Third, they acknowledge the lifelong nature of neuroendocrine tumor monitoring. Even after successful treatment, ongoing surveillance is typically recommended due to the possibility of late recurrence.

Fourth, they recognize the importance of multidisciplinary care. Your medical team should include specialists from various fields who collaborate regularly through tumor boards to review your case and make collective decisions about your care.

Finally, they provide a framework for standardized documentation that enables better communication between your healthcare providers and facilitates research that can improve future care for all neuroendocrine tumor patients.

Important Limitations to Consider

While these guidelines represent the best available expert consensus, patients should understand several important limitations:

The panel repeatedly emphasizes that "evidence-based studies for follow-up are largely missing." This means these recommendations are based primarily on clinical experience rather than rigorous scientific studies specifically designed to determine optimal follow-up schedules.

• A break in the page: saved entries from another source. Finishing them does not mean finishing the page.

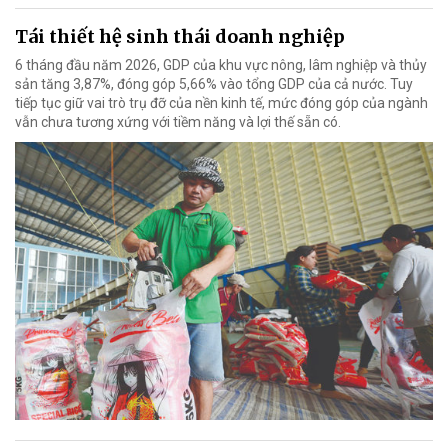
Tái thiết hệ sinh thái doanh nghiệp
6 tháng đầu năm 2026, GDP của khu vực nông, lâm nghiệp và thủy
sản tăng 3,87%, đóng góp 5,66% vào tổng GDP của cả nước. Tuy
tiếp tục giữ vai trò trụ đỡ của nền kinh tế, mức đóng góp của ngành
vẫn chưa tương xứng với tiềm năng và lợi thế sẵn có.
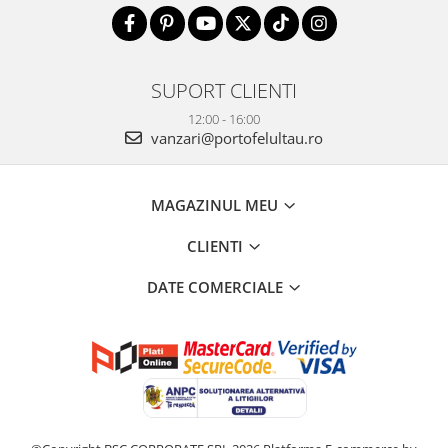
SUPORT CLIENTI
12:00 - 16:00
vanzari@portofelultau.ro
MAGAZINUL MEU
CLIENTI
DATE COMERCIALE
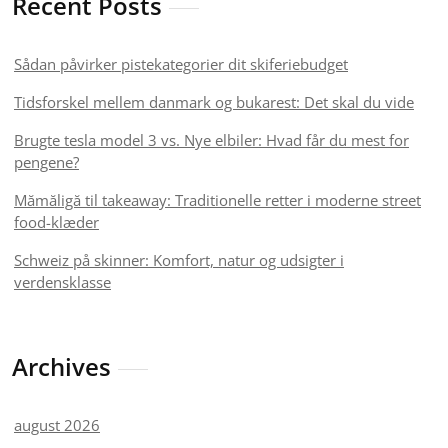
Recent Posts
Sådan påvirker pistekategorier dit skiferiebudget
Tidsforskel mellem danmark og bukarest: Det skal du vide
Brugte tesla model 3 vs. Nye elbiler: Hvad får du mest for
pengene?
Mămăligă til takeaway: Traditionelle retter i moderne street
food-klæder
Schweiz på skinner: Komfort, natur og udsigter i
verdensklasse
Archives
august 2026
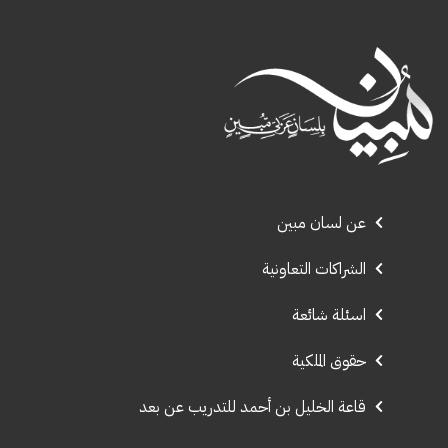
عن لسان مبين
الشراكات التعاونية
اسئلة شائعة
حقوق الملكية
قاعة الخليل بن أحمد للتدريب عن بعد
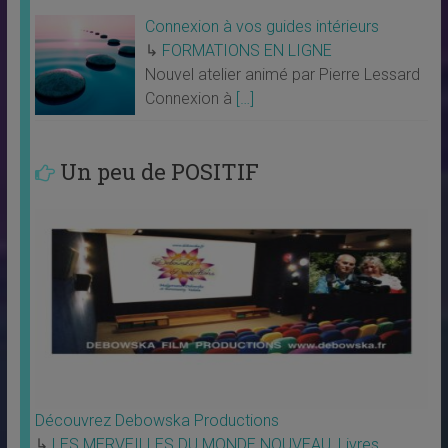
Connexion à vos guides intérieurs
↳
FORMATIONS EN LIGNE
Nouvel atelier animé par Pierre Lessard
Connexion à
[…]
Un peu de POSITIF
Découvrez Debowska Productions
↳
LES MERVEILLES DU MONDE NOUVEAU
,
Livres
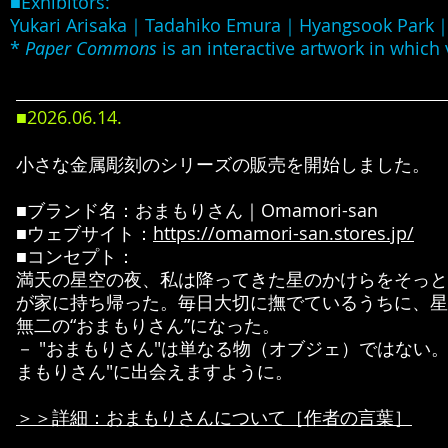
■Exhibitors:
Yukari Arisaka｜Tadahiko Emura｜Hyangsook Park｜
*
Paper Commons
is an interactive artwork in which v
■2026.06
.14
.
小さな金属彫刻のシリーズの販売を開始しました。
■ブランド名：おまもりさん｜Omamori-san​
■ウェブサイト：
https://omamori-san.stores.jp/
■コンセプト：
満天の星空の夜、私は降ってきた星のかけらをそっと
が家に持ち帰った。毎日大切に撫でているうちに、星
無二の“おまもりさん”になった。
－ "おまもりさん"は単なる物（オブジェ）ではない
まもりさん"に出会えますように。
​＞＞詳細：おまもりさんについて［作者の言葉］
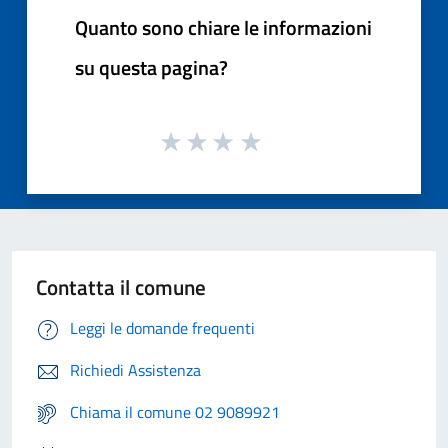
Quanto sono chiare le informazioni
su questa pagina?
Contatta il comune
Leggi le domande frequenti
Richiedi Assistenza
Chiama il comune 02 9089921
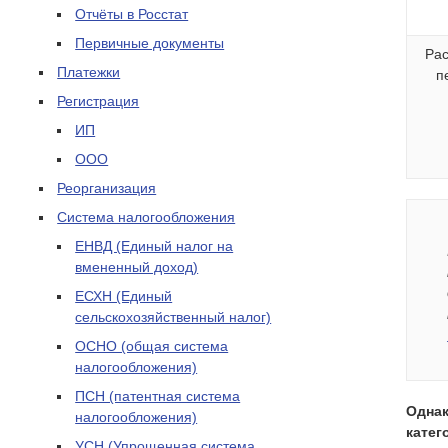
Отчёты в Росстат
Первичные документы
Ра
Платежки
п
Регистрация
ИП
ООО
Реорганизация
Система налогообложения
ЕНВД (Единый налог на
вмененный доход)
ЕСХН (Единый
сельскохозяйственный налог)
ОСНО (общая система
налогообложения)
ПСН (патентная система
Однак
налогообложения)
катег
УСН (Упрощенная система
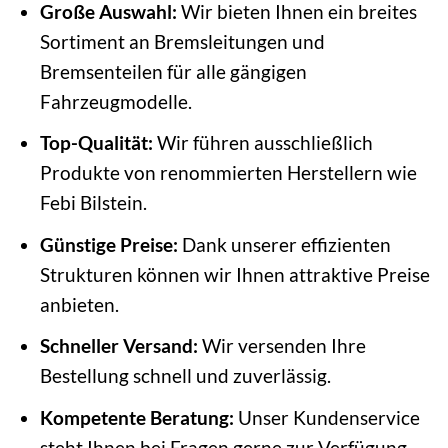
Große Auswahl:
Wir bieten Ihnen ein breites
Sortiment an Bremsleitungen und
Bremsenteilen für alle gängigen
Fahrzeugmodelle.
Top-Qualität:
Wir führen ausschließlich
Produkte von renommierten Herstellern wie
Febi Bilstein.
Günstige Preise:
Dank unserer effizienten
Strukturen können wir Ihnen attraktive Preise
anbieten.
Schneller Versand:
Wir versenden Ihre
Bestellung schnell und zuverlässig.
Kompetente Beratung:
Unser Kundenservice
steht Ihnen bei Fragen gerne zur Verfügung.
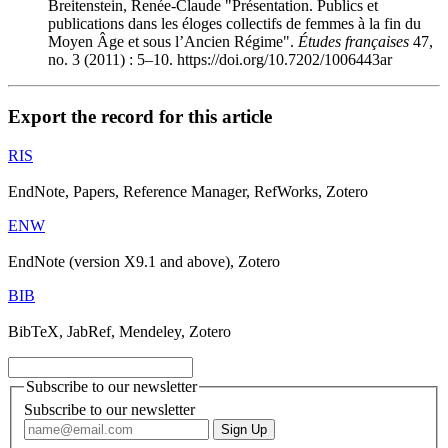
Breitenstein, Renée-Claude "Présentation. Publics et
publications dans les éloges collectifs de femmes à la fin du
Moyen Âge et sous l’Ancien Régime".
Études françaises
47,
no. 3 (2011) : 5–10. https://doi.org/10.7202/1006443ar
Export the record for this article
RIS
EndNote, Papers, Reference Manager, RefWorks, Zotero
ENW
EndNote (version X9.1 and above), Zotero
BIB
BibTeX, JabRef, Mendeley, Zotero
Subscribe to our newsletter
Subscribe to our newsletter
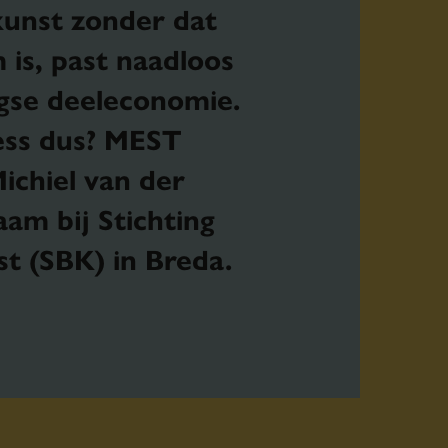
kunst zonder dat
 is, past naadloos
gse deeleconomie.
ess dus? MEST
ichiel van der
am bij Stichting
t (SBK) in Breda.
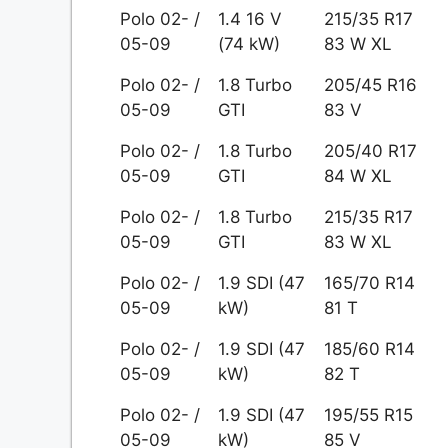
Polo 02- /
1.4 16 V
215/35 R17
05-09
(74 kW)
83 W XL
Polo 02- /
1.8 Turbo
205/45 R16
05-09
GTI
83 V
Polo 02- /
1.8 Turbo
205/40 R17
05-09
GTI
84 W XL
Polo 02- /
1.8 Turbo
215/35 R17
05-09
GTI
83 W XL
Polo 02- /
1.9 SDI (47
165/70 R14
05-09
kW)
81 T
Polo 02- /
1.9 SDI (47
185/60 R14
05-09
kW)
82 T
Polo 02- /
1.9 SDI (47
195/55 R15
05-09
kW)
85 V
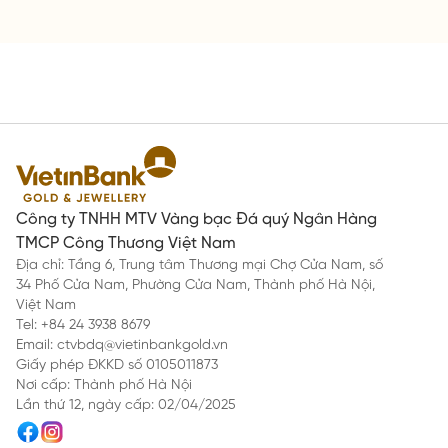
Công ty TNHH MTV Vàng bạc Đá quý Ngân Hàng
TMCP Công Thương Việt Nam
Địa chỉ: Tầng 6, Trung tâm Thương mại Chợ Cửa Nam, số
34 Phố Cửa Nam, Phường Cửa Nam, Thành phố Hà Nội,
Việt Nam
Tel: +84 24 3938 8679
Email: ctvbdq@vietinbankgold.vn
Giấy phép ĐKKD số 0105011873
Nơi cấp: Thành phố Hà Nội
Lần thứ 12, ngày cấp: 02/04/2025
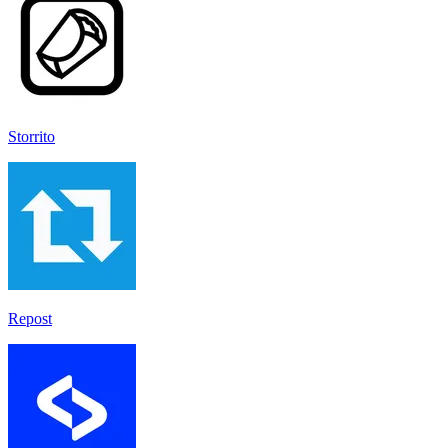
Storrito
Repost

The guidelines note that comparison of data between different centers is often challenging due to lack of standardization in how information is collected and documented. This variability can make it difficult to draw firm conclusions about what approaches work best.

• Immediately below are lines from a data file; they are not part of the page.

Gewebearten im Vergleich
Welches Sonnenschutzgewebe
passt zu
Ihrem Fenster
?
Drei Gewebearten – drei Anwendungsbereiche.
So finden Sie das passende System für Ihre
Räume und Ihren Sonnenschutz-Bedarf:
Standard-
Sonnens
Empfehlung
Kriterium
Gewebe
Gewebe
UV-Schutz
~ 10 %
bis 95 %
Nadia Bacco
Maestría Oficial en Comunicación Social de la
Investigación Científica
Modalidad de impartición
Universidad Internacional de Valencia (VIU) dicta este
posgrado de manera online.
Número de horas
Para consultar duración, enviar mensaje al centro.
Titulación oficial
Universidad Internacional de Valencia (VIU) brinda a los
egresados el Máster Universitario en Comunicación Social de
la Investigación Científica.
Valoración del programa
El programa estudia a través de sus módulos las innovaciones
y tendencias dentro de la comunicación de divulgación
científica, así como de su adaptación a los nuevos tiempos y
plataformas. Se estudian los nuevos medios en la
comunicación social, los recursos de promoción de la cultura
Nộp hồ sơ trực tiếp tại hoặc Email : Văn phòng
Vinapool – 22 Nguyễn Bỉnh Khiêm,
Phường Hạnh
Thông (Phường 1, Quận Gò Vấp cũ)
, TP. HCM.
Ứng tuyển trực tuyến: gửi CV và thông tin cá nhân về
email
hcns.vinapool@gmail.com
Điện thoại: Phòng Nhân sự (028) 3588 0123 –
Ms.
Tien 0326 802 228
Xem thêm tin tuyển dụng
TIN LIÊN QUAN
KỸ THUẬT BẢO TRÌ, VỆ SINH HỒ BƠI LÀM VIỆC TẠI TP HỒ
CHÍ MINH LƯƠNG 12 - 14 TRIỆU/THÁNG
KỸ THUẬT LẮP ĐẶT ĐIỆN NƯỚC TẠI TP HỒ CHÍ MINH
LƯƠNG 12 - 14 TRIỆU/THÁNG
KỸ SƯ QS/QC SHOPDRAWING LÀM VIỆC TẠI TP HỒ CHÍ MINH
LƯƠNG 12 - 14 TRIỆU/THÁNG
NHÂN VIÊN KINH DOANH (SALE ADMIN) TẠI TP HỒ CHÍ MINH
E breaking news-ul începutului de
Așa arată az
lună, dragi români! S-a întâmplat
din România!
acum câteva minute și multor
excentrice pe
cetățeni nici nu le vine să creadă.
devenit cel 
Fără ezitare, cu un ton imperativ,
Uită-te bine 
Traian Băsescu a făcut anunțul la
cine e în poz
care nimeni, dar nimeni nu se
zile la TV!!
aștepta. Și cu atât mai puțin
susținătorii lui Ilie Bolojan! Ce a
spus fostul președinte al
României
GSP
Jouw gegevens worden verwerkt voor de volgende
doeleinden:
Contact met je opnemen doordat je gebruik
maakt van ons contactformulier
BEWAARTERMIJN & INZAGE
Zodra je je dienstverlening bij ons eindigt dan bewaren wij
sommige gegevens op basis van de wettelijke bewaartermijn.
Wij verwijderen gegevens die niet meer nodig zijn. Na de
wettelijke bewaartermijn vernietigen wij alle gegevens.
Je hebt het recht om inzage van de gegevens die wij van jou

There are significant variations in how tumor markers like chromogranin A are measured between different laboratories and using different testing kits. This means results may not be directly comparable if you change treatment centers or if your center changes testing methods.

The resource implications and growing costs of healthcare systems throughout Europe were considered when making these recommendations. In some cases, practical considerations about healthcare costs may influence what monitoring is available to you.

These guidelines specifically exclude small-cell lung cancer, as this is addressed in other guidelines and was considered beyond the scope of these recommendations.

Key Recommendations for Patients

Based on these expert guidelines, here are the most important recommendations for patients with neuroendocrine tumors:

1. Seek care at specialized centers with experience managing neuroendocrine tumors, or ensure your local hospital collaborates closely with such centers
2. Ensure multidisciplinary review of your case, preferably through regular tumor boards with expert panels
3. Follow the recommended monitoring schedule for your specific tumor type, grade, and status
4. Understand your tumor markers and what they mean for your individual situation
5. Maintain complete medical records that document your journey from diagnosis through all phases of treatment
6. Communicate any new symptoms or changes in your condition to your medical team promptly
7. Ask about appropriate imaging studies and make sure you understand their purpose and timing
8. Be aware that follow-up is typically lifelong, even after successful treatment
9. Understand the limitations of current knowledge about optimal follow-up strategies
10. Participate in research when possible to help improve future care for neuroendocrine tumor patients

Source Information

Original Article Title: ENETS Consensus Recommendations for the Standards of Care in Neuroendocrine Neoplasms: Follow-Up and Documentation

Authors: U. Knigge, J. Capdevila, D.K. Bartsch, E. Baudin, J. Falkerby, R. Kianmanesh, B. Kos-Kudla, B. Niederle, E. Nieveen van Dijkum, D. O'Toole, A. Pascher, N. Reed, A. Sundin, M.-P. Vullierme, all other Antibes Consensus Conference participants

Publication: Neuroendocrinology 2017;105:310-319

Received: November 8, 2016

Accepted: January 24, 2017

Published online: February 17, 2017

DOI: 10.1159/000458155

This patient-friendly article is based on peer-reviewed research and consensus guidelines from the European Neuroendocrine Tumor Society (ENETS).